Joint defaults in a non-normal world: empirical estimations and suggestions for Basel Accords based on copulas
Moreira, Fernando Francis
Credit risk models widely used in the financial market nowadays assume that losses are normally distributed and have linear dependence. Nevertheless it is well known that asset returns (loans included) are not normally distributed and present tail dependence. Therefore the traditional approaches are not able to capture possible stronger association among higher losses and tend to underestimate the probability of joint extreme losses. Copula functions are an alternative to overcome this drawback since they yield accurate dependence measures regardless of the distribution of the variables analysed. This technique was first applied to credit risk in 2000 but the studies in this field have been concentrated on corporate debt and derivatives. We filled this gap in the literature by employing copulas to estimate the dependence among consumer loans. In an empirical study based on a credit card portfolio of a large UK bank, we found evidence that standard models are misspecified as the dependence across default rates in the dataset is seldom expressed by the (Gaussian) copula implicit in those models. The comparison between estimations of joint high default rates from the conventional approach and from the best-fit copulas confirmed the superiority of the latter method.
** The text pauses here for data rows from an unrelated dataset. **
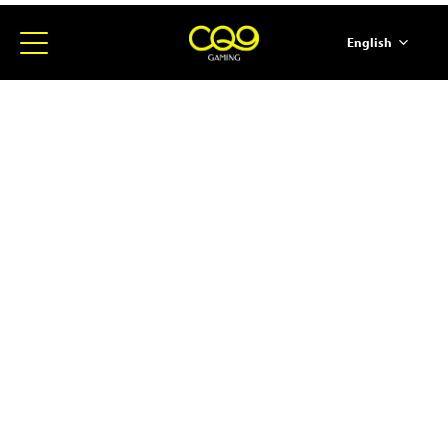
English
简体中文
ภาษาไทย
日本語
한국어
Español
Portugues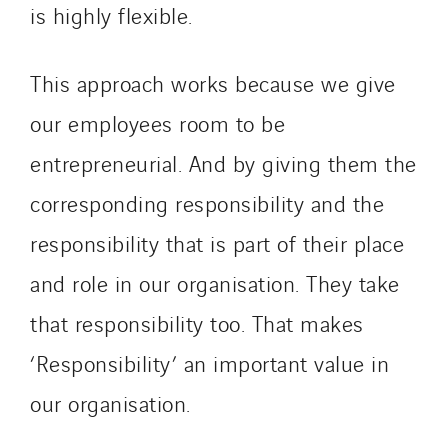
is highly flexible.
This approach works because we give
our employees room to be
entrepreneurial. And by giving them the
corresponding responsibility and the
responsibility that is part of their place
and role in our organisation. They take
that responsibility too. That makes
‘Responsibility’ an important value in
our organisation.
The initial investigation concerning pairs of credit segments was extended to groups of three segments with the purpose of accounting for potential heterogeneous dependence within the portfolio. To do so, we introduced vine copulas (combinations of bivariate copulas to form high-dimension copulas) to credit risk and the empirical estimations of simultaneous excessive defaults based on this technique were better than both the estimations from the pairwise copulas and from the conventional models. Another contribution of this work concerns the application of copulas to a method derived from the limited credit models: the calculation of the capital required to cover unexpected losses in financial institutions. Two models were proposed and, according to simulations, outperformed the current method (Basel) in most of the scenarios considered.